[The task] The word to look for is "ACESSO". Report every line of the entries below that has it.

[Extracted records]
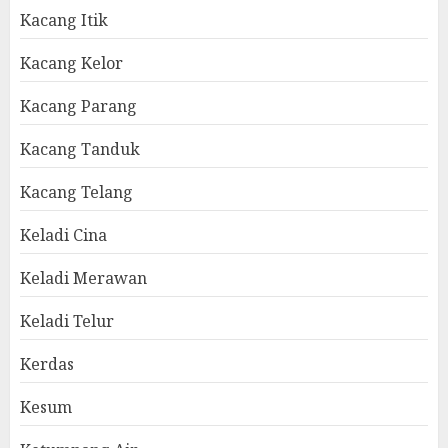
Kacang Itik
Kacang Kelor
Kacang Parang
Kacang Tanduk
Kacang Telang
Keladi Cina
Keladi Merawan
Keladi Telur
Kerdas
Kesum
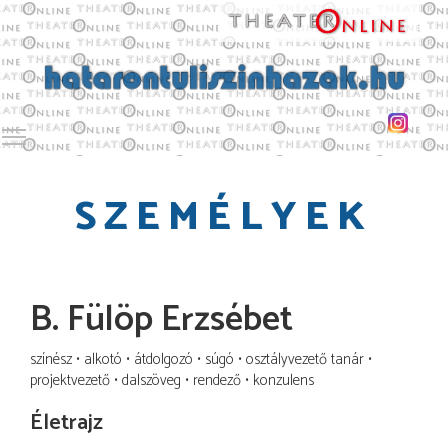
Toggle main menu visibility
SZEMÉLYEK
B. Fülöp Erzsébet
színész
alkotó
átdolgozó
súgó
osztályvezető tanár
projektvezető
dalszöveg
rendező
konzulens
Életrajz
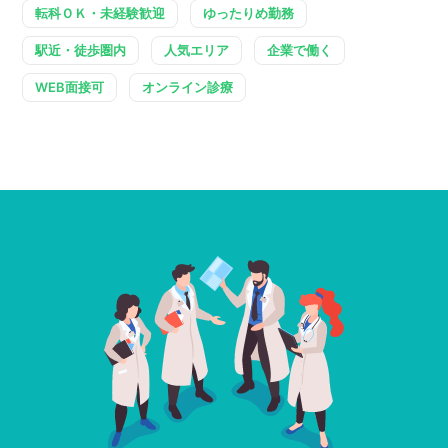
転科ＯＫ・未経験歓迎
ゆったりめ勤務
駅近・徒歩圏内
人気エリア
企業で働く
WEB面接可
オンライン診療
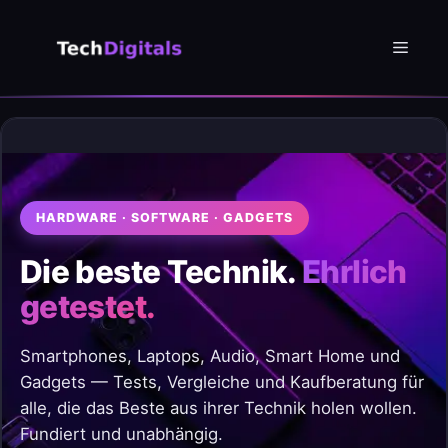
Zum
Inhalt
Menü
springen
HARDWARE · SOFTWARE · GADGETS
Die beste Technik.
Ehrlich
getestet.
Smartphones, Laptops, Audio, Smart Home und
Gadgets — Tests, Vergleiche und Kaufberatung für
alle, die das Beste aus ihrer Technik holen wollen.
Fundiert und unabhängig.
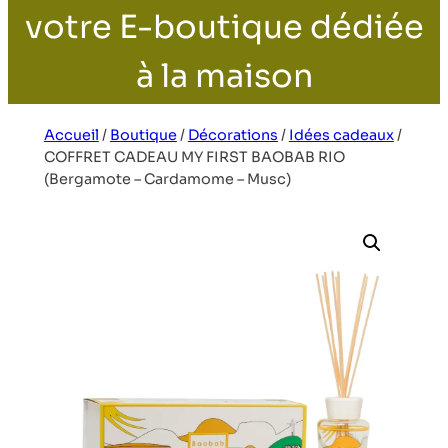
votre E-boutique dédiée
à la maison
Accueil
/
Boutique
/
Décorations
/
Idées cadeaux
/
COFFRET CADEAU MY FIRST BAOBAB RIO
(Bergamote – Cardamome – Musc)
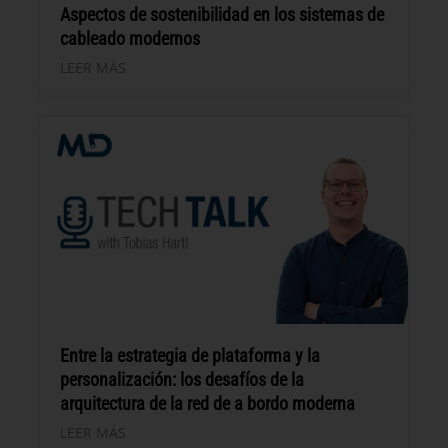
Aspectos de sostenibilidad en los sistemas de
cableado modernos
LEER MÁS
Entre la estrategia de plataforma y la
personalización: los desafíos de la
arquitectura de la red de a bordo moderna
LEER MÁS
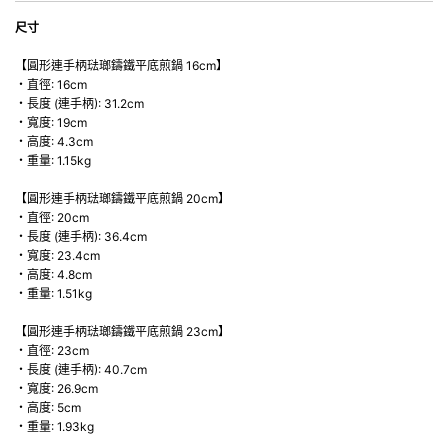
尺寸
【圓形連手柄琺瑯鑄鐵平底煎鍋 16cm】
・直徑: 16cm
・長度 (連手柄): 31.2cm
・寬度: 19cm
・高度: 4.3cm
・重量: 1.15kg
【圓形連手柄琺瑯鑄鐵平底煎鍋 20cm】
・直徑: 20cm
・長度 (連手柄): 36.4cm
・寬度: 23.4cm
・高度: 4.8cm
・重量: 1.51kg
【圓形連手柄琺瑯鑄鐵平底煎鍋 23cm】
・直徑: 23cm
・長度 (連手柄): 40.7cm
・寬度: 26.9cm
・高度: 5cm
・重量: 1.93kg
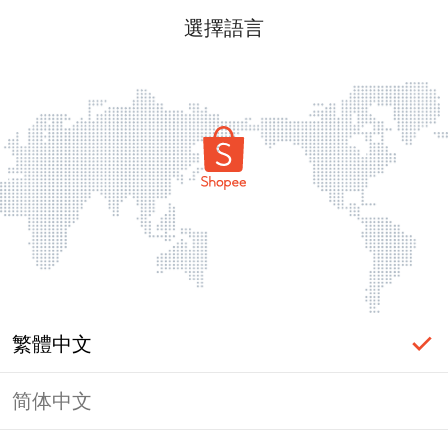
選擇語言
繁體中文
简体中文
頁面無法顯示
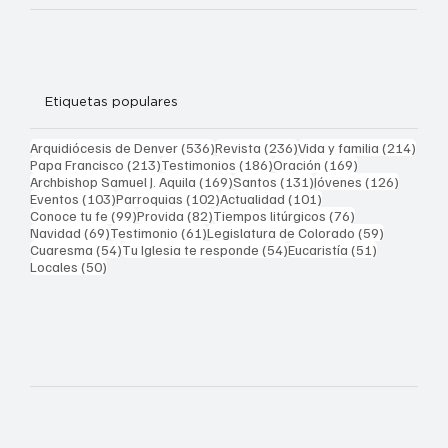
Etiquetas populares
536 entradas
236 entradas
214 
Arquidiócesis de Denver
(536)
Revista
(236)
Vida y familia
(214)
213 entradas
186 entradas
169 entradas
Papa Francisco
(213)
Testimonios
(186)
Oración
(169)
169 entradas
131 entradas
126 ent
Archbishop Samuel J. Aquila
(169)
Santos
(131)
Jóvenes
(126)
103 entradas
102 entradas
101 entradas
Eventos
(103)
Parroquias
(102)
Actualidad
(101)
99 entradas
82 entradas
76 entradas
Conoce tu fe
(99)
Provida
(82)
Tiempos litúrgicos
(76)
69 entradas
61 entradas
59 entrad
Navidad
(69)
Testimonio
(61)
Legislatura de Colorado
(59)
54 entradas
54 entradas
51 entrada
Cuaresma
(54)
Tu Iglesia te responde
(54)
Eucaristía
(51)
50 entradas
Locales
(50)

...

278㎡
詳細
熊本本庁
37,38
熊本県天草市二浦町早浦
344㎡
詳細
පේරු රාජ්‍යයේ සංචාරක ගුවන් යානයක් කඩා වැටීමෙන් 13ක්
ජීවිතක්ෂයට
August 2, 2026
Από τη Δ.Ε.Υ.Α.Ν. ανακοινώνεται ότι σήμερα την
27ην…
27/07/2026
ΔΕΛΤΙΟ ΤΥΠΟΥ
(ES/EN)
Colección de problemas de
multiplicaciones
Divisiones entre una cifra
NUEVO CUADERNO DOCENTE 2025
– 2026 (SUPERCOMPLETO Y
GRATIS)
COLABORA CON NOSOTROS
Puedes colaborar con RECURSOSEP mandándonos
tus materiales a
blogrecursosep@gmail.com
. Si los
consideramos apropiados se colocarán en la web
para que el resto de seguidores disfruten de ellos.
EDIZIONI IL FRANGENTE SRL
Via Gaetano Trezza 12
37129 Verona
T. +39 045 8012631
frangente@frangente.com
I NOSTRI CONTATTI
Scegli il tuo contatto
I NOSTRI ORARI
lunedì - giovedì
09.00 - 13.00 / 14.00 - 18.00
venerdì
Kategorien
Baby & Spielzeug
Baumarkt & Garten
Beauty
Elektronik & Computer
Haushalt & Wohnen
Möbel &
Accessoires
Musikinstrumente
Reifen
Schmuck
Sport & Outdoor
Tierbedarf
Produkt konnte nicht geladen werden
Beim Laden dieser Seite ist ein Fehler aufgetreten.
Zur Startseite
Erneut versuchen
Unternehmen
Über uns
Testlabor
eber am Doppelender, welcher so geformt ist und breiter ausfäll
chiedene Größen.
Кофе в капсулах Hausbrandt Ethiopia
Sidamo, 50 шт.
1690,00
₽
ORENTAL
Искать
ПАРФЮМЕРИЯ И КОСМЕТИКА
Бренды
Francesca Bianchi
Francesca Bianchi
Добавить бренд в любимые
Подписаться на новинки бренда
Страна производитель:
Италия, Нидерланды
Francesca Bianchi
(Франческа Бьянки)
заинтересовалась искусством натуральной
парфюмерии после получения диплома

* * *

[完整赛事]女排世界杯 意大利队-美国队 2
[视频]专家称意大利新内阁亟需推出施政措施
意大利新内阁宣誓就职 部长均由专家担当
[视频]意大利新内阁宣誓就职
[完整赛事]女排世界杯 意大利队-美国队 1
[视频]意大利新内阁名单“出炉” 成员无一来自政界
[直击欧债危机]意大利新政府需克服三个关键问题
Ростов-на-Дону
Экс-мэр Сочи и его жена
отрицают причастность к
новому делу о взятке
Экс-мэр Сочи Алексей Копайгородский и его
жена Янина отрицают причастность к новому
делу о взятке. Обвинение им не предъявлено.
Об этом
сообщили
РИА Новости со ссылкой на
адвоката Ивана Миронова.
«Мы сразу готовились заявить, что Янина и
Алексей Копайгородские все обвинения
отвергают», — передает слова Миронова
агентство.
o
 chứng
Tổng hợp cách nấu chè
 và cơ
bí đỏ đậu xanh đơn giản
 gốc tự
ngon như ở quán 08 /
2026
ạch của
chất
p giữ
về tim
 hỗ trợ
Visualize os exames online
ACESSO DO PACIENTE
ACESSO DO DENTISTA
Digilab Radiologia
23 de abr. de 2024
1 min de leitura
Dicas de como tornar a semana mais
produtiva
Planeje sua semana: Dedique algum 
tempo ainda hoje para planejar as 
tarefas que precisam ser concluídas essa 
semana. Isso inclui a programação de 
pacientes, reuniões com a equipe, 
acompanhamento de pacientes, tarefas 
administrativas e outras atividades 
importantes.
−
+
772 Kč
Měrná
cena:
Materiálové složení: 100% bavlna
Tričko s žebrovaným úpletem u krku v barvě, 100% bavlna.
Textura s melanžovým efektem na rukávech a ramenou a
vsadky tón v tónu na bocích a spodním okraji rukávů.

[Result of the task]
ACESSO DO PACIENTE
ACESSO DO DENTISTA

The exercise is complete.